July 30, 2003 • Film, News

You can’t walk into a multiplex these days without seeing the impact of the martial arts film. From “The Matrix” to “Charlie’s Angels” to Quentin Tarantino’s upcoming homage to the genre, “Kill Bill”…

[www.indiewire.com]

Chasing the Dragon: Are Foreign Martial Arts Movies Making a Comeback?

by Anthony Kaufman

You can’t walk into a multiplex these days without seeing the impact of the martial arts film. From “The Matrix” to “Charlie’s Angels” to Quentin Tarantino’s upcoming homage to the genre, “Kill Bill,” the handiwork of Hong Kong fight choreographer Yuen Wo-Ping and his Asian contemporaries are everywhere. Jackie Chan and Jet Li get top billing on American screens. And John Woo is among Hollywood’s A-list directors. But arthouses may be a different matter: what ever happened to the invasion of foreign lingo martial arts films in the wake of that wuxia juggernaut “Crouching Tiger, Hidden Dragon”?

Well, it’s here and it isn’t. Currently feeding fans of Hong Kong old faves such as King Hu’s “Come Drink With Me” and Zhang Che’s “One-Armed Swordsman” is the UCLA Film Archive’s touring series “Heroic Grace: The Chinese Martial Arts Film,” which plays through February 2004 around the country. Furthermore, Miramax recently announced it had licensed video rights to 50 titles from the famous Shaw Brothers’ library — the luminary HK producers whose output is legendary in size and scope (and is well represented in the UCLA retro).

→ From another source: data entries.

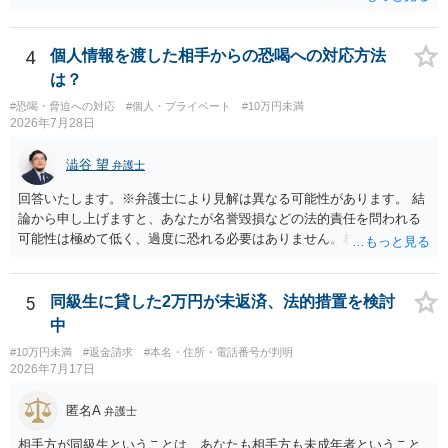
です（調査費用は相手に請求できないのが原則だからです）。
4
個人情報を渡した相手からの恐喝への対応方法
は？
#恐喝・脅迫への対応
#個人・プライベート
#10万円未満
2026年7月28日
澁谷 望
弁護士
回答いたします。※弁護士により見解は異なる可能性があります。 結
論から申し上げますと、あなたが名誉毀損などの法的責任を問われる
可能性は極めて低く、過度に恐れる必要はありません。相手の行為こ
そが恐喝や脅迫にあたる悪質な手口です。相手がブロックしてきたの
は警察の介入を恐れて逃げた可能性が高いと考えられます。 今後の具
体的な対応は以下の通りです。 ・相手の要求は無視する（1対1のやり
5
同級生に貸した2万円が未返済、法的措置を検討
取りで「詐欺か」と聞いただけで名誉毀損は成立しません） ・マイナ
中
ンバー総合フリーダイヤルへ連絡し、カードの一時停止と再発行手続
#10万円未満
#返金請求
#本名・住所・電話番号が判明
きを行う ・万が一に備え、会社には「個人情報を悪用されたトラブル
2026年7月17日
に巻き込まれた」と事前伝えておく すでに警察へ相談済みとのことで
すので、今後別のアカウントから連絡が来ても一切応じず、警察へ追
匿名A
弁護士
加の報告を行ってください。
相手方が同級生ということは、あなたも相手方も未成年者ということ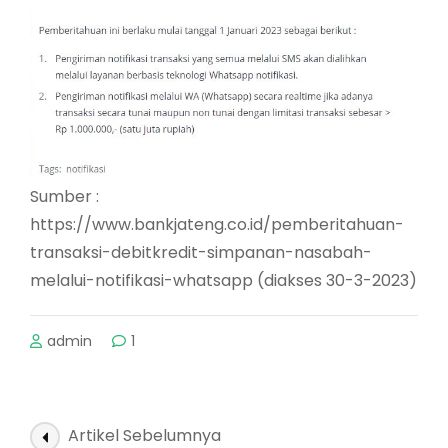
Sumber :
https://www.bankjateng.co.id/pemberitahuan-
transaksi-debitkredit-simpanan-nasabah-
melalui-notifikasi-whatsapp (diakses 30-3-2023)
admin
1
Navigasi
Artikel Sebelumnya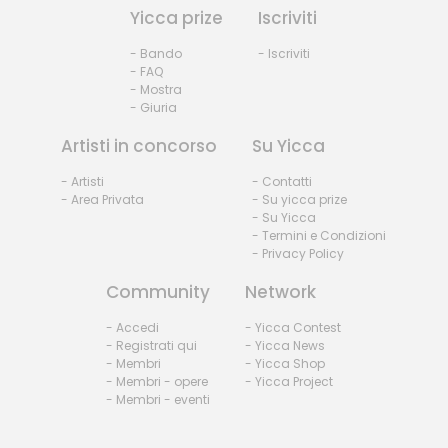
Yicca prize
Iscriviti
- Bando
- Iscriviti
- FAQ
- Mostra
- Giuria
Artisti in concorso
Su Yicca
- Artisti
- Contatti
- Area Privata
- Su yicca prize
- Su Yicca
- Termini e Condizioni
- Privacy Policy
Community
Network
- Accedi
- Yicca Contest
- Registrati qui
- Yicca News
- Membri
- Yicca Shop
- Membri - opere
- Yicca Project
- Membri - eventi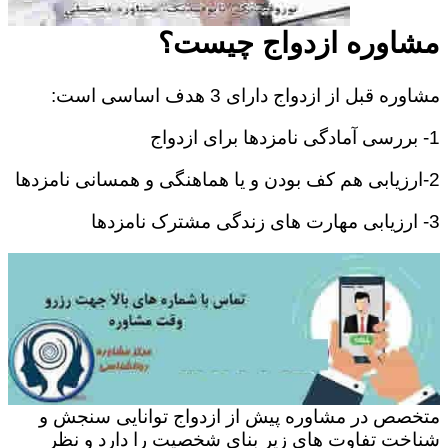
مشاوره ازدواج چیست؟
مشاوره قبل از ازدواج دارای 3 هدف اساسی است:
1- بررسی آمادگی نامزدها برای ازدواج
2-ارزیابی هم کف بودن و یا هماهنگی و همسانی نامزدها
3- ارزیابی مهارت های زندگی مشترک نامزدها
متخصص در مشاوره پیش از ازدواج توانایی سنجش و
شناخت تفاوت های زیر بنای شخصیت را دارد و نظر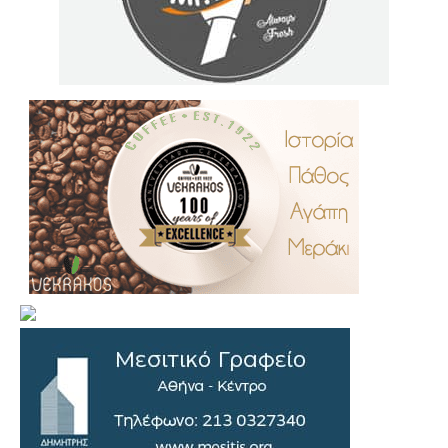
.
..
…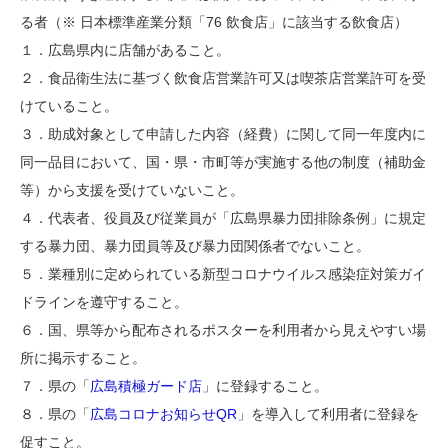
る者（※ 日本標準産業分類「76 飲食店」に該当する飲食店）
１．広島県内に店舗があること。
２．食品衛生法に基づく飲食店営業許可又は喫茶店営業許可を受
けていること。
３．助成対象として申請した内容（経費）に関して同一年度内に
同一品目において、国・県・市町等が実施する他の制度（補助金
等）から支援を受けていないこと。
４．代表者、役員及び従業員が「広島県暴力団排除条例」に規定
する暴力団、暴力団員等及び暴力団関係者でないこと。
５．業種別に定められている新型コロナウイルス感染症対策ガイ
ドラインを遵守すること。
６．国、県等から配布されるポスターを利用者から見えやすい場
所に掲示すること。
７．県の「
広島積極ガード店
」に登録すること。
８．県の「
広島コロナお知らせQR
」を導入して利用者に登録を
促すこと。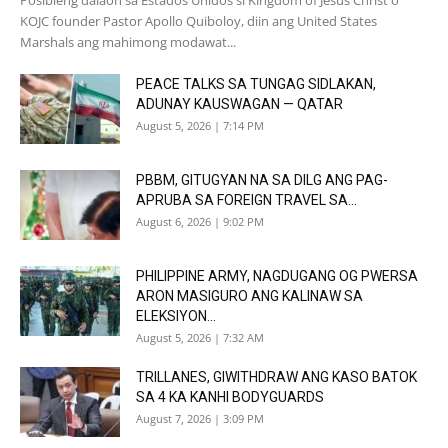
KOJC founder Pastor Apollo Quiboloy, diin ang United States
Marshals ang mahimong modawat...
PEACE TALKS SA TUNGAG SIDLAKAN,
ADUNAY KAUSWAGAN — QATAR
August 5, 2026 | 7:14 PM
PBBM, GITUGYAN NA SA DILG ANG PAG-
APRUBA SA FOREIGN TRAVEL SA...
August 6, 2026 | 9:02 PM
PHILIPPINE ARMY, NAGDUGANG OG PWERSA
ARON MASIGURO ANG KALINAW SA
ELEKSIYON...
August 5, 2026 | 7:32 AM
TRILLANES, GIWITHDRAW ANG KASO BATOK
SA 4 KA KANHI BODYGUARDS
August 7, 2026 | 3:09 PM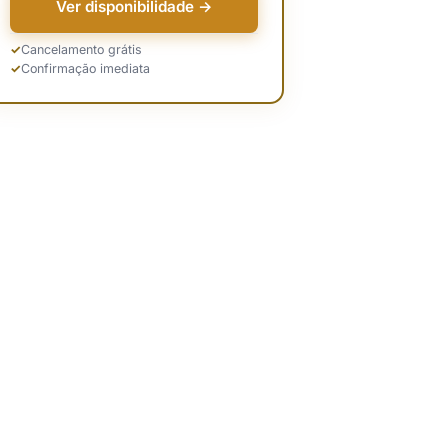
Ver disponibilidade →
Cancelamento grátis
Confirmação imediata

But what about contemporary films? At the 2001 AFM market, Miramax (again) stepped up to the plate, acquiring two titles: Tsui Hark’s “The Legend of Zu,” which was renamed “Zu Warriors” and sent to video, and the Sammo Hung starrer “Flying Dragon, Leaping Tiger,” which is currently waiting in the wings for a video/DVD release. Miramax’s late 2001 theatrical re-release of Yuen Wo-Ping’s 1993 feature “Iron Monkey” garnered considerably wider exposure, grossing over $14 million in ticket sales. And “Hero,” Zhang Yimou’s highly anticipated martial arts historic epic — the most likely to follow in “Crouching Tiger”‘s footsteps — won’t get released in the U.S. until next year, according to Miramax.

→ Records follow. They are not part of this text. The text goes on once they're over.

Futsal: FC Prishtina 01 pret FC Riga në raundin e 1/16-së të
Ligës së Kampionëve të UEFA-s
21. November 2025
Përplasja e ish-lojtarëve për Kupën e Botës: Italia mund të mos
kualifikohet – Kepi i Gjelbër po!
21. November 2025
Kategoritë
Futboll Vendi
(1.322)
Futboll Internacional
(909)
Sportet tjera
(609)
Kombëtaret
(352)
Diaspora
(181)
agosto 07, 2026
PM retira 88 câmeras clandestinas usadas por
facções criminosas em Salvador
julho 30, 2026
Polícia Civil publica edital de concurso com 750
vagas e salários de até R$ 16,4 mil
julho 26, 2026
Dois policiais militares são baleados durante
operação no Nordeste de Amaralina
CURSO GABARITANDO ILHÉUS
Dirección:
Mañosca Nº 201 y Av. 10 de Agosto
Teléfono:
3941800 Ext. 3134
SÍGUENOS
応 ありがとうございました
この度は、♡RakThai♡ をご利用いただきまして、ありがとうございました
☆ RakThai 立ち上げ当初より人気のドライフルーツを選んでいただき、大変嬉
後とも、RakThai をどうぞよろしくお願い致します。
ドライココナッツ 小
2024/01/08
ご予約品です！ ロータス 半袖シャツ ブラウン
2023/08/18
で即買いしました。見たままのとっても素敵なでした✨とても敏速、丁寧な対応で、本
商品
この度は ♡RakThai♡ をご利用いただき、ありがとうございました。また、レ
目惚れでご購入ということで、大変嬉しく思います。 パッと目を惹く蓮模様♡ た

In the meantime, the mini-major will deliver “Shaolin Soccer,” opening August 15, a highly-shorn English-dubbed wide-release soccer-meets-chopsocky comedy, which Variety called “a kinetic audience-pleaser drained of its emotional content.” Perhaps not exactly the poetry meets action of “Crouching Tiger,” but that’s not what its distributor intends.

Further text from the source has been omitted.